In the electrical field things are always changing. Generally these changes are put into power by the Canadian Electrical Code book, which has newer versions being adopted into legislation every few years. In 2015, the 23rd edition of the CEC (Canadian Electrical Code) was released and it came into effect January 1st of this year. There were quite a few small changes this year in terms of wiring method and sizing of raceways for installations. However, the most substantial change in this new codebook has to do with the required installation of AFCI (Arc Fault Circuit Interrupters) into all residential receptacle installations, with some minor exceptions. AFCI is intended to eliminate possible arcing in electrical circuits. Arcs are essentially sparks of electricity jumping through a small air gap. If the gap happens to have combustible material nearby, an electrical fire is possible. The use of AFCI is said to eliminate this possibility, although I do know the science or statistics behind the use of them.

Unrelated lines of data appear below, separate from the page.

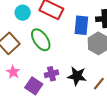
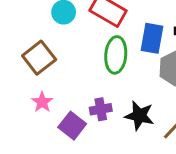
green ellipse: (41, 40) -> (116, 55), moved, turned 35

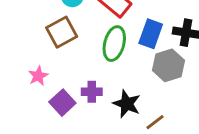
brown square: (39, 58) -> (62, 32), moved

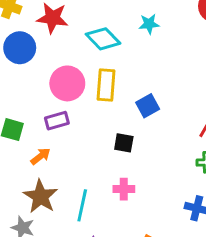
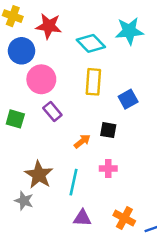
cyan star: (149, 24) -> (129, 31), size x1.6
pink circle: (67, 83) -> (41, 79), moved
purple rectangle: (57, 121) -> (52, 112), turned 66
orange arrow: (41, 156) -> (82, 141), moved

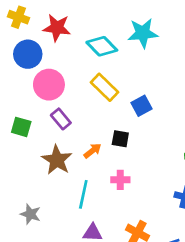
yellow rectangle: (93, 82) -> (104, 87), turned -50
brown star: (39, 175) -> (57, 160), moved

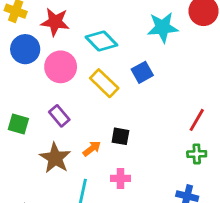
cyan star: (143, 33) -> (163, 27), moved
pink circle: (49, 85) -> (61, 67), moved
blue square: (141, 106) -> (142, 72), moved

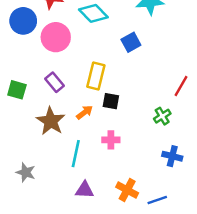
yellow rectangle: (104, 83) -> (96, 76), moved, turned 60
green cross: (197, 154) -> (162, 116), moved, turned -30

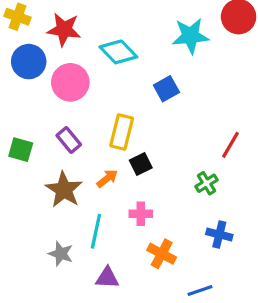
black square: (111, 101) -> (141, 164), turned -36
gray star: (26, 172) -> (61, 254), moved
orange cross: (127, 190) -> (162, 254), moved

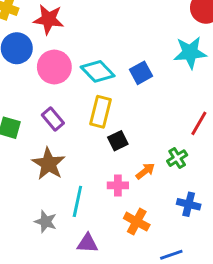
cyan star: (190, 36) -> (190, 53), moved
cyan diamond: (118, 52) -> (98, 71), moved
orange arrow: (107, 178) -> (145, 171), moved

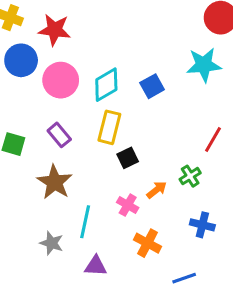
cyan diamond: (98, 71) -> (106, 85), turned -76
pink cross: (118, 185) -> (128, 205), turned 30

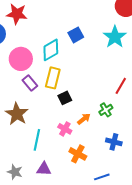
cyan star: (204, 65) -> (115, 37), turned -30
pink circle: (61, 80) -> (21, 59), moved
blue square: (152, 86) -> (76, 35), moved
purple rectangle: (59, 135) -> (30, 83), moved
gray star: (52, 243) -> (15, 172), moved

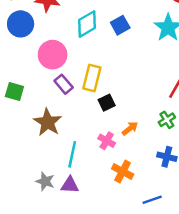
cyan diamond: (51, 50) -> (87, 24), moved
green cross: (106, 110) -> (167, 120), moved
purple triangle: (44, 169) -> (70, 185), moved
gray star: (15, 172) -> (45, 181), moved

This single rule, which they added to Section 26, has huge impacts in residential construction and renovations. All receptacle circuits in a residential dwelling need this protection. There is a few installation techniques that can be used, both having their own pros and cons. For the everyday consumer what this will mean is a huge addition of cost when purchasing a new house, or renovating the electrical system on their existing house. I believe this will easily increase the cost of each circuit containing receptacles by about $75, and unfortunately we have seeing an increasing demand for receptacles in our houses.
Is this extra cost now worth the extra protection that we gain? Its definitely not for me to decide, however I am excited to see what solutions electricians who work with this on a daily basis come up with the make the transition as “pain free” as possible.